Beroepen

Wij krijgen nogal eens de vraag in interviews welk type mensen bij ons komen met hun verhaal van onervarenheid, omdat je dat niet aan hen ziet. Naast een diversiteit aan gezinssituaties, leeftijden en gelijkaardige gemis in de opvoeding, zie we een redelijk stabiel aantal beroepen terugkomen bij onze cliënten, gesorteerd van hoog naar laag.

  • IT’ers / alles wat met hard- en software te maken heeft, vaak ZZP’ers
  • techneuten, machinisten
  • managers, boekhouders
  • ex-priesters of onthouders om andere redenen
  • bankbazen/-employees
  • zorgverleners
  • therapeuten
  • een enkele boer, slager, musicus, muzikant, artiest, healer

De meeste mensen die wij leren kennen, floreren op het werk onder hun niveau. Niet zo gek, als je bedenkt dat ze sociaal niet helemaal uit de verf komen. Dan gaan ze ook niet voor het hoogst haalbare, want de nek uitsteken is meestal gevaarlijk.

Ze kwamen al niet uit de verf tijdens hun studie, en nog eerder in hun jonge jaren op school, soms zelfs niet als kleuter. Ouders vonden een stil kind wel handig, voor hun eigen rust en lieten het kind aandobberen, stimuleerden niet om met risico’s en avontuur om te gaan. “Ach, nou ja, hij is een beetje verlegen.” Ze bevroedden toen nog niet dat een stillerd een beetje gevaarlijk kan worden, zowel voor zichzelf als voor de buitenwereld.

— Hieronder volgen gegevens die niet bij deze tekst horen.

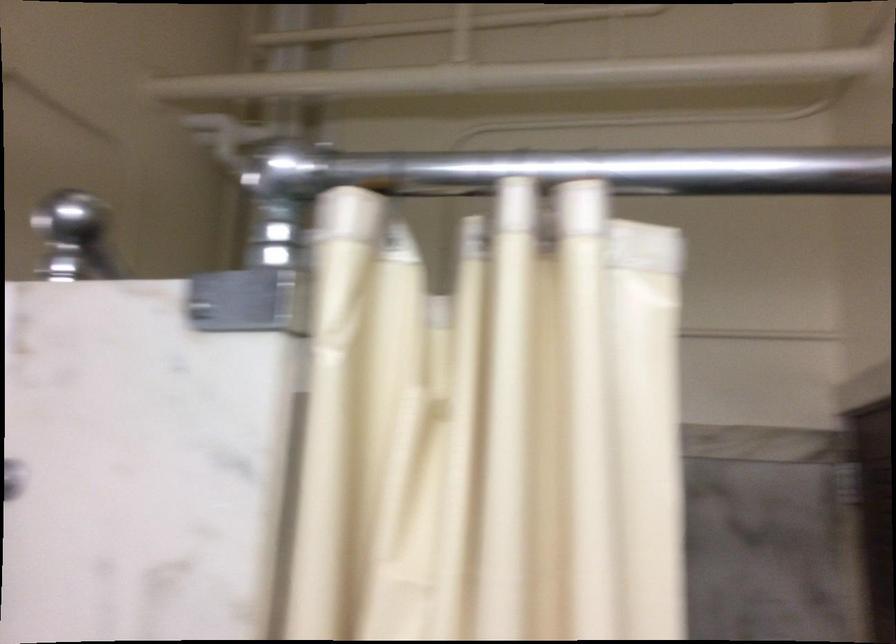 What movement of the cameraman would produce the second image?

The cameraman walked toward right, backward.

Velen lieten als tiener het sociale onvermogen voor wat het was, kregen vervolgens geen gelegenheden zichzelf erotisch te scholen, of herkenden ze niet. Ze werden daardoor nog meer over het hoofd gezien. En heel vaak gepest. Door buurkinderen, door meisjes, door studiegenoten, door collega’s. Gezinsgenoten vragen allang niet meer door, bekijken de onervarene een beetje meewarig. Niemand durft meer uit te reiken.

En heden ten dage hebben we te maken met een cultuur waarin we aan de ene kant zeer sociaal zijn, bijvoorbeeld op internet, maar aan de andere kant het vanzelfsprekende nabijkomen, het aanraken in de realiteit verleren. En dan hebben we het nog niet eens over een virusaanpak dat aanraken verbiedt.

Verlegen zijn ze allemaal, de mensen die wij meemaken. In aanvang geven ze zichzelf deze titel. Wij onderzoeken samen met hen wat ten grondslag ligt aan die verlegenheid, want dat is maar verzamelnaam; wel een van enorm veel ongemak. Een titel waar je je ook nog weer achter verschuilen kunt. “Ach ja, ik ben te onhandig, misschien later …”

We zien mensen met een diversiteit aan vormen van autisme waar ze al dan niet last van hebben. Voor ons maakt het niet uit, tenzij iemand niet voor zichzelf kan zorgen. We vragen daarom aan iedereen die contact opneemt hoe de gezondheid is.